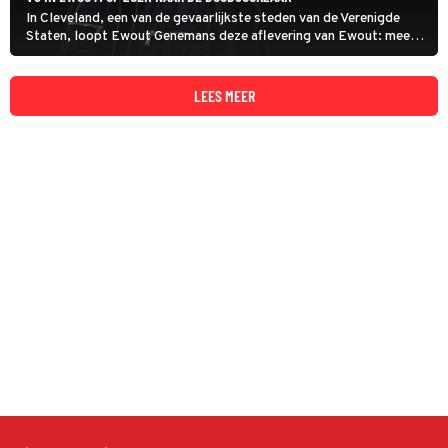
In Cleveland, een van de gevaarlijkste steden van de Verenigde
Staten, loopt Ewout Genemans deze aflevering van Ewout: mee
met Crime Scene Investigators. Zij doen onderzoek naar de
doodsoorzaak van slachtoffers bij geweldsdelicten.
LEES MEER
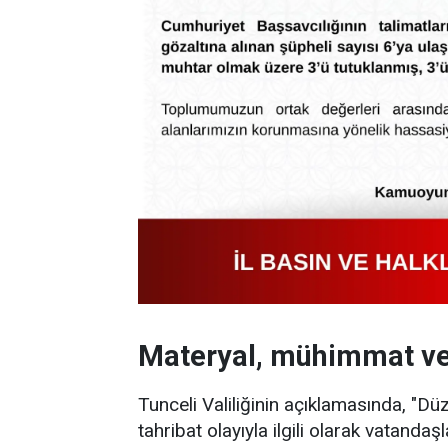
Materyal, mühimmat ve 
Tunceli Valiliğinin açıklamasında, "
tahribat olayıyla ilgili olarak vatanda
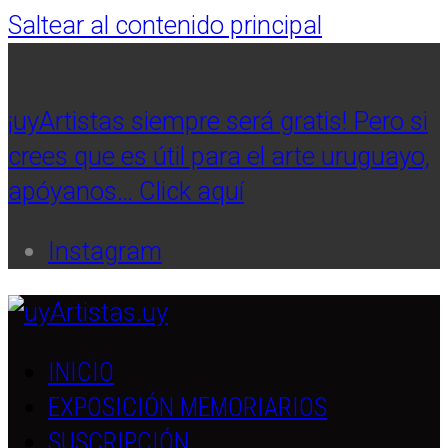
Saltear al contenido principal
¡uyArtistas siempre será gratis! Pero si
crees que es útil para el arte uruguayo,
apóyanos… Click aquí
Instagram
INICIO
EXPOSICIÓN MEMORIARIOS
SUSCRIPCIÓN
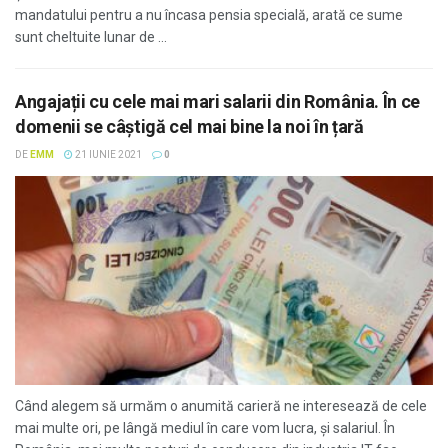
mandatului pentru a nu încasa pensia specială, arată ce sume
sunt cheltuite lunar de ...
Angajații cu cele mai mari salarii din România. În ce
domenii se câștigă cel mai bine la noi în țară
DE
EMM
21 IUNIE 2021
0
Când alegem să urmăm o anumită carieră ne interesează de cele
mai multe ori, pe lângă mediul în care vom lucra, și salariul. În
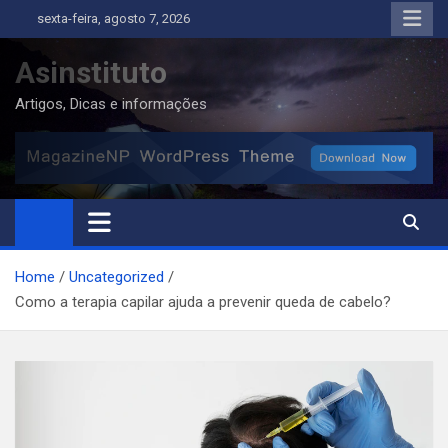
Skip
sexta-feira, agosto 7, 2026
to
content
Asinstituto
Artigos, Dicas e informações
Home
Uncategorized
Como a terapia capilar ajuda a prevenir queda de cabelo?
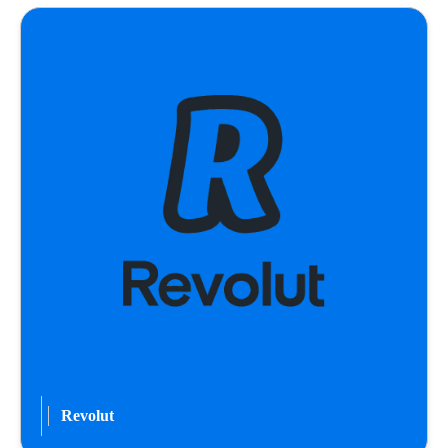
Revolut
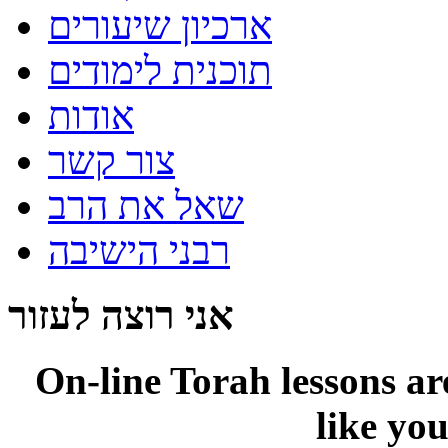
ארכיון שיעורים
תוכנית לימודים
אודות
צור קשר
שאל את הרב
רבני הישיבה
אני רוצה לעזור
On-line
Torah lessons a
like yo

## WORK ORDER
All entries above are to be set down word for word, and the pictures are to be left out.

## TASK ANSWER
In Cleveland, een van de gevaarlijkste steden van de Verenigde
Staten, loopt Ewout Genemans deze aflevering van Ewout: mee
met Crime Scene Investigators. Zij doen onderzoek naar de
doodsoorzaak van slachtoffers bij geweldsdelicten.
LEES MEER
Materyal, mühimmat ve 
Tunceli Valiliğinin açıklamasında, "
tahribat olayıyla ilgili olarak vatanda
Saltear al contenido principal
¡uyArtistas siempre será gratis! Pero si
crees que es útil para el arte uruguayo,
apóyanos… Click aquí
Instagram
INICIO
EXPOSICIÓN MEMORIARIOS
SUSCRIPCIÓN
mandatului pentru a nu încasa pensia specială, arată ce sume
sunt cheltuite lunar de ...
Angajații cu cele mai mari salarii din România. În ce
domenii se câștigă cel mai bine la noi în țară
DE
EMM
21 IUNIE 2021
0
Când alegem să urmăm o anumită carieră ne interesează de cele
mai multe ori, pe lângă mediul în care vom lucra, și salariul. În
Skip
sexta-feira, agosto 7, 2026
to
content
Asinstituto
Artigos, Dicas e informações
Home
Uncategorized
Como a terapia capilar ajuda a prevenir queda de cabelo?
Revolut
ארכיון שיעורים
תוכנית לימודים
אודות
צור קשר
שאל את הרב
רבני הישיבה
אני רוצה לעזור
On-line
Torah lessons a
like yo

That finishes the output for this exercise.